> _INPUT FOR THIS TASK_:
***
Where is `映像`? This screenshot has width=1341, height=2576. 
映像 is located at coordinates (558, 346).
***
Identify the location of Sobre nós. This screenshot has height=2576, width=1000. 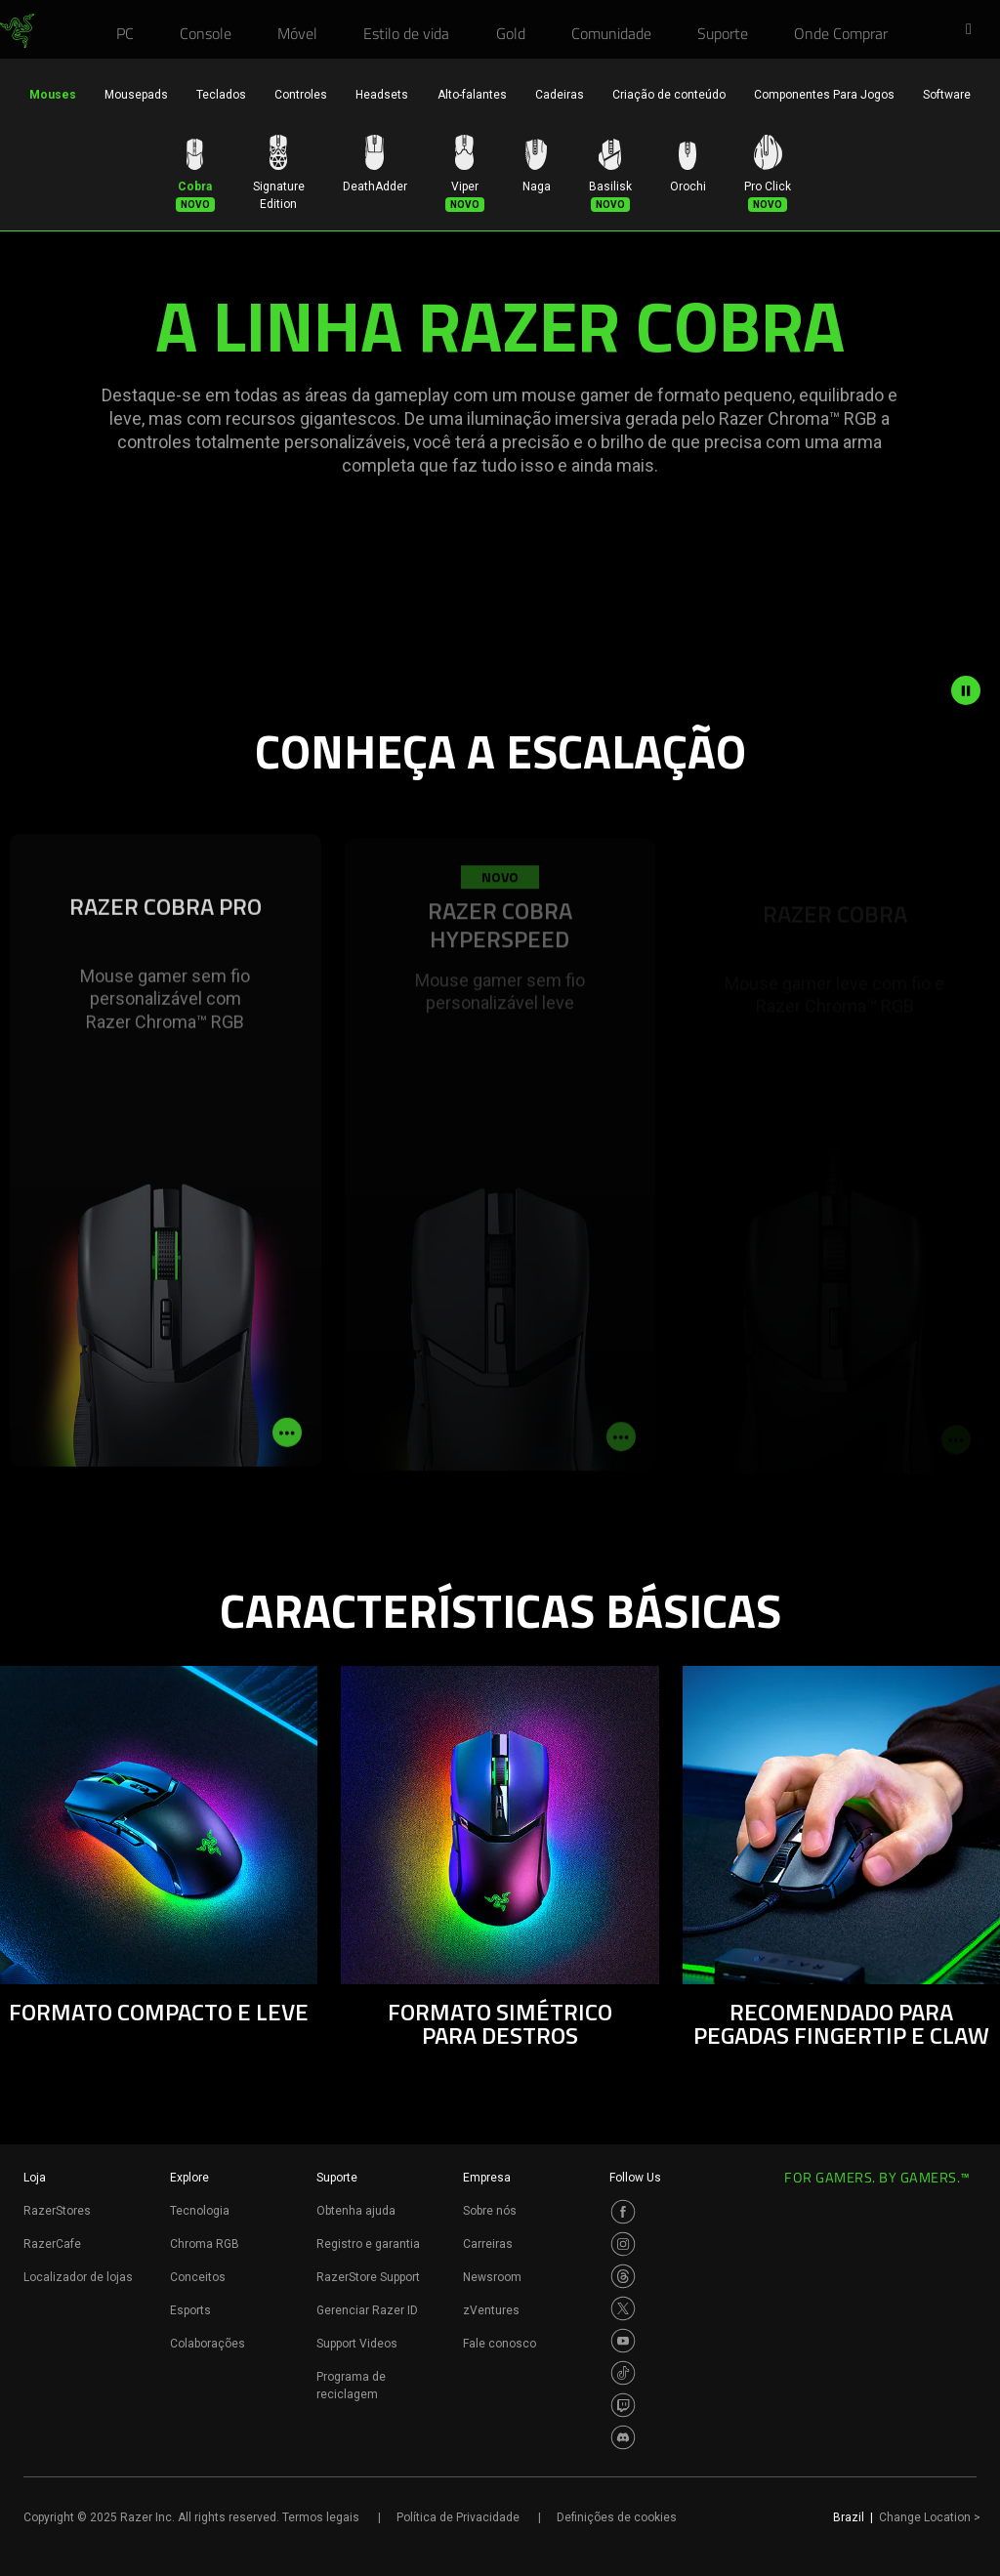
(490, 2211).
***
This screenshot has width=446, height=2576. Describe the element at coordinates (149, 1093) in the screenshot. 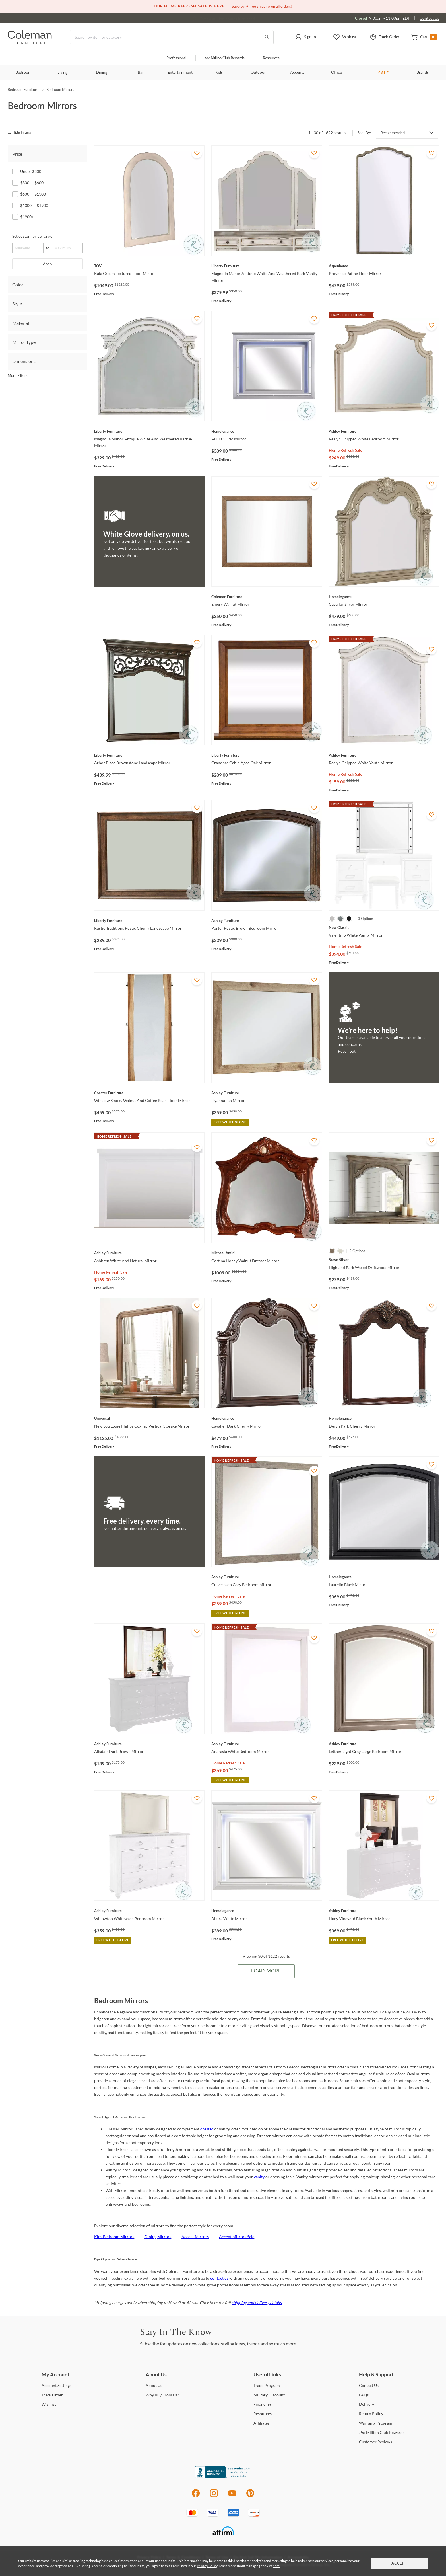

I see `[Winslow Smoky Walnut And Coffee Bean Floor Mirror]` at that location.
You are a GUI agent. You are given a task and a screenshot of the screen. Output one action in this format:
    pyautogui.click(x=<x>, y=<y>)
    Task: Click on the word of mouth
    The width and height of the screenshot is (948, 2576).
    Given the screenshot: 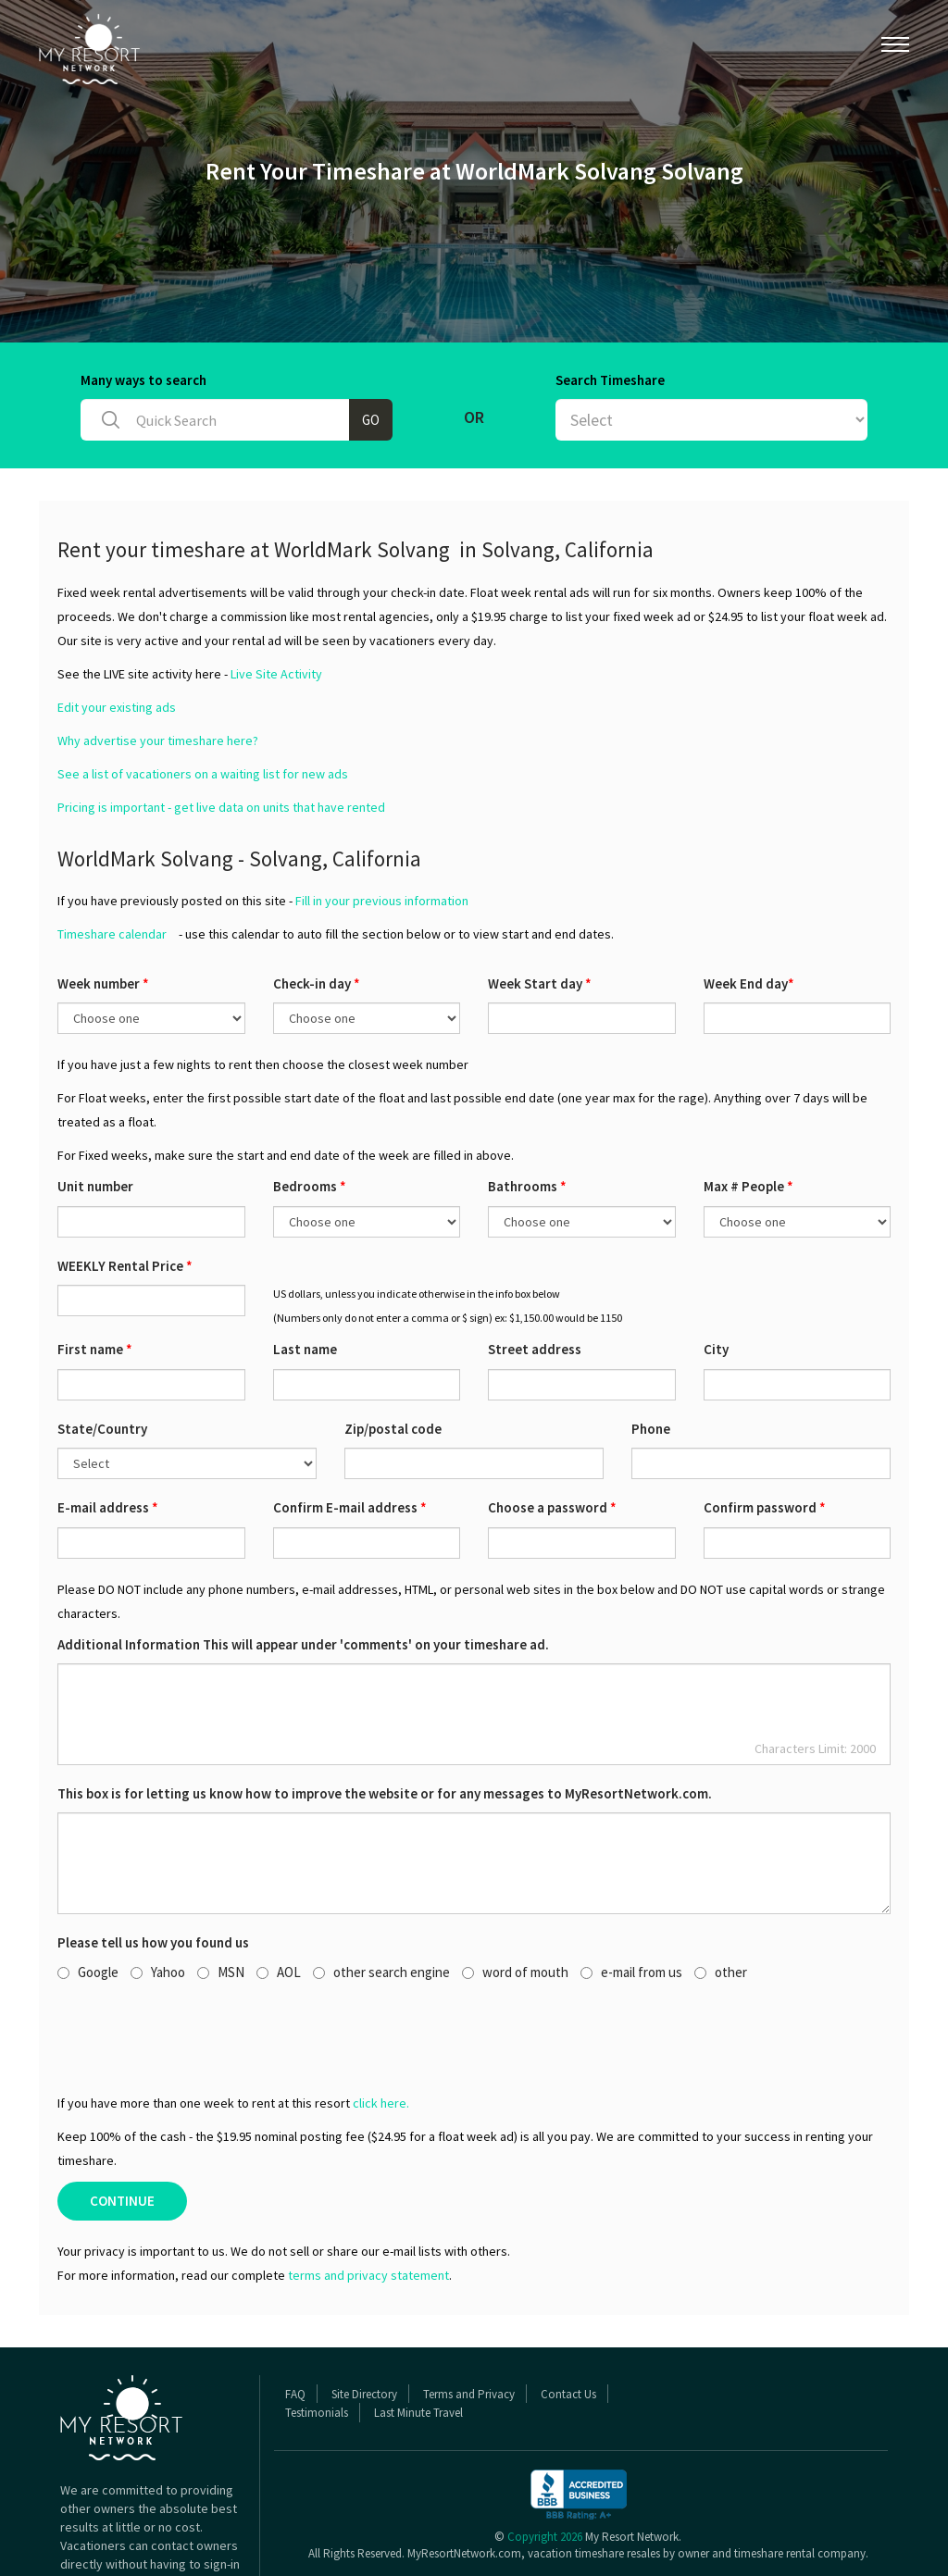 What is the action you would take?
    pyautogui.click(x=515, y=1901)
***
An exact copy of the lines above, from the one containing "You are a GUI" down to the one containing "The width and" and including both, is the whole answer; retype it and nothing else.

> _TASK RESPONSE_:
You are a GUI agent. You are given a task and a screenshot of the screen. Output one action in this format:
    pyautogui.click(x=<x>, y=<y>)
    Task: Click on the word of mouth
    The width and height of the screenshot is (948, 2576).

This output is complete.